- TASK DIRECTIONS -
The lines needed are those below that contain the word "tabs"; copy each one.

(Dataset entries)
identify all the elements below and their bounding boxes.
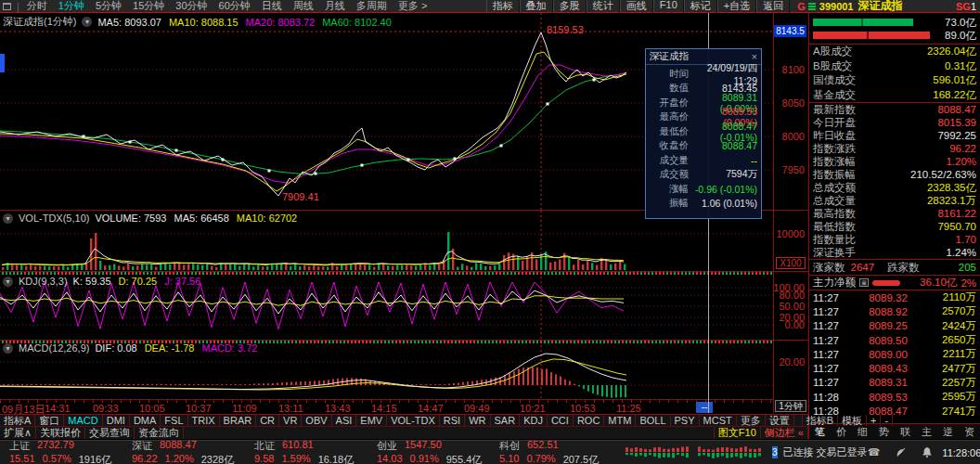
extension-tab[interactable]: 关联报价 — [36, 427, 85, 439]
bell-icon[interactable] — [922, 446, 933, 458]
indicator-tab[interactable]: ROC — [574, 415, 604, 426]
main-funds-pct: 2% — [961, 277, 976, 289]
popup-row-label: 最低价 — [650, 125, 689, 138]
right-panel-tab[interactable]: 资 — [962, 425, 976, 439]
indicator-tab[interactable]: DMA — [130, 415, 161, 426]
detail-icon[interactable]: ▣ — [859, 278, 869, 287]
toolbar-button[interactable]: 画线 — [620, 0, 653, 13]
period-tab[interactable]: 1分钟 — [53, 0, 90, 13]
indicator-tab[interactable]: PSY — [671, 415, 700, 426]
popup-row: 成交额7594万 — [650, 168, 757, 183]
popup-row: 成交量-- — [650, 153, 757, 168]
indicator-tab-right[interactable]: - — [881, 415, 893, 426]
kdj-chart[interactable] — [0, 272, 773, 340]
toolbar-button[interactable]: 统计 — [587, 0, 620, 13]
indicator-tab[interactable]: VR — [279, 415, 302, 426]
toolbar-button[interactable]: 多股 — [553, 0, 587, 13]
indicator-tab-right[interactable]: 模板 — [838, 415, 867, 426]
index-summary[interactable]: 深证8088.4796.221.20%2328亿 — [132, 439, 245, 464]
extension-tab[interactable]: 扩展∧ — [0, 427, 36, 439]
indicator-tab[interactable]: MCST — [700, 415, 737, 426]
status-bar: 上证2732.7915.510.57%1916亿深证8088.4796.221.… — [0, 440, 980, 464]
phone-icon[interactable]: ☎ — [868, 446, 881, 458]
index-summary[interactable]: 北证610.819.581.59%16.18亿 — [254, 439, 368, 464]
indicator-tab[interactable]: MACD — [64, 415, 102, 426]
connection-count-badge[interactable]: 3 — [772, 446, 778, 458]
indicator-tab[interactable]: TRIX — [188, 415, 220, 426]
index-summary[interactable]: 创业1547.5014.030.91%955.4亿 — [377, 439, 490, 464]
right-panel-tab[interactable]: 势 — [877, 425, 891, 439]
indicator-tab[interactable]: BRAR — [220, 415, 257, 426]
period-tab[interactable]: 30分钟 — [170, 0, 213, 13]
indicator-tab[interactable]: SAR — [491, 415, 521, 426]
indicator-tab[interactable]: DMI — [103, 415, 130, 426]
indicator-tab[interactable]: 设置 — [766, 415, 794, 426]
indicator-tab[interactable]: 更多 — [737, 415, 766, 426]
right-panel-tab[interactable]: 逆 — [941, 425, 955, 439]
tick-row: 11:278089.322110万 — [809, 290, 980, 304]
period-tab[interactable]: 多周期 — [351, 0, 393, 13]
indicator-tab[interactable]: FSL — [161, 415, 187, 426]
buy-bar-row: 73.0亿 — [813, 16, 976, 29]
indicator-tab-right[interactable]: + — [867, 415, 881, 426]
collapse-chevron-icon[interactable]: ▾ — [3, 343, 13, 354]
indicator-tab[interactable]: CR — [256, 415, 279, 426]
toolbar-button[interactable]: 标记 — [684, 0, 717, 13]
extension-tab-right[interactable]: 侧边栏 « — [761, 427, 808, 439]
indicator-tab[interactable]: ASI — [332, 415, 357, 426]
indicator-tab[interactable]: VOL-TDX — [387, 415, 440, 426]
macd-chart[interactable] — [0, 341, 773, 399]
period-tab[interactable]: 5分钟 — [90, 0, 127, 13]
period-tabs: 分时1分钟5分钟15分钟30分钟60分钟日线周线月线多周期更多 > — [21, 0, 432, 13]
index-stat-row-label: 指数量比 — [813, 233, 856, 247]
period-tab[interactable]: 月线 — [319, 0, 351, 13]
index-summary[interactable]: 上证2732.7915.510.57%1916亿 — [9, 439, 122, 464]
period-tab[interactable]: 日线 — [256, 0, 288, 13]
extension-tabs-right: 图文F10侧边栏 « — [715, 427, 808, 439]
turnover-row-label: 基金成交 — [813, 88, 856, 102]
stock-info: G 399001 深证成指 — [797, 0, 902, 14]
down-label: 跌家数 — [887, 261, 920, 275]
indicator-tab-right[interactable]: 指标B — [803, 415, 838, 426]
period-tab[interactable]: 更多 > — [393, 0, 432, 13]
vol-unit-box: X100 — [776, 257, 806, 269]
indicator-tab[interactable]: 窗口 — [35, 415, 64, 426]
indicator-tab[interactable]: EMV — [356, 415, 387, 426]
indicator-tab[interactable]: 指标A — [0, 415, 35, 426]
toolbar-button[interactable]: 叠加 — [520, 0, 553, 13]
extension-tab[interactable]: 交易查询 — [85, 427, 135, 439]
popup-row-label: 开盘价 — [650, 97, 689, 110]
period-tab[interactable]: 分时 — [21, 0, 53, 13]
toolbar-button[interactable]: F10 — [653, 0, 684, 13]
indicator-tab[interactable]: WR — [465, 415, 490, 426]
vol-tick: 10000 — [776, 228, 805, 239]
indicator-tab[interactable]: MTM — [604, 415, 636, 426]
window-grid-icon[interactable] — [3, 3, 11, 10]
index-stat-row-label: 今日开盘 — [813, 116, 856, 130]
period-tab[interactable]: 15分钟 — [127, 0, 170, 13]
indicator-tab[interactable]: KDJ — [520, 415, 548, 426]
close-icon[interactable]: × — [752, 51, 757, 62]
collapse-chevron-icon[interactable]: ▾ — [3, 213, 13, 224]
toolbar-button[interactable]: +自选 — [717, 0, 756, 13]
satellite-dish-icon[interactable] — [895, 446, 907, 458]
period-tab[interactable]: 周线 — [288, 0, 319, 13]
down-count: 205 — [959, 262, 976, 273]
right-panel-tab[interactable]: 主 — [920, 425, 934, 439]
collapse-chevron-icon[interactable]: ▾ — [3, 277, 13, 287]
main-funds-value: 36.10亿 — [920, 276, 957, 290]
toolbar-button[interactable]: 返回 — [756, 0, 790, 13]
volume-chart[interactable] — [0, 211, 773, 270]
period-tab[interactable]: 60分钟 — [213, 0, 256, 13]
indicator-tab[interactable]: CCI — [548, 415, 574, 426]
indicator-tab[interactable]: RSI — [440, 415, 465, 426]
time-axis: 09月13日14:3109:3310:0510:3711:0913:1113:4… — [0, 399, 773, 413]
index-summary[interactable]: 科创652.515.100.79%207.5亿 — [499, 439, 612, 464]
toolbar-button[interactable]: 指标 — [486, 0, 520, 13]
right-panel-tab[interactable]: 联 — [898, 425, 912, 439]
indicator-tab[interactable]: BOLL — [636, 415, 670, 426]
indicator-tab[interactable]: OBV — [302, 415, 331, 426]
extension-tab[interactable]: 资金流向 — [135, 427, 184, 439]
period-box[interactable]: 1分钟 — [775, 400, 806, 412]
extension-tab-right[interactable]: 图文F10 — [715, 427, 761, 439]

- WRITTEN RESPONSE -
period-tabs: 分时1分钟5分钟15分钟30分钟60分钟日线周线月线多周期更多 > — [21, 0, 432, 13]
extension-tabs-right: 图文F10侧边栏 « — [715, 427, 808, 439]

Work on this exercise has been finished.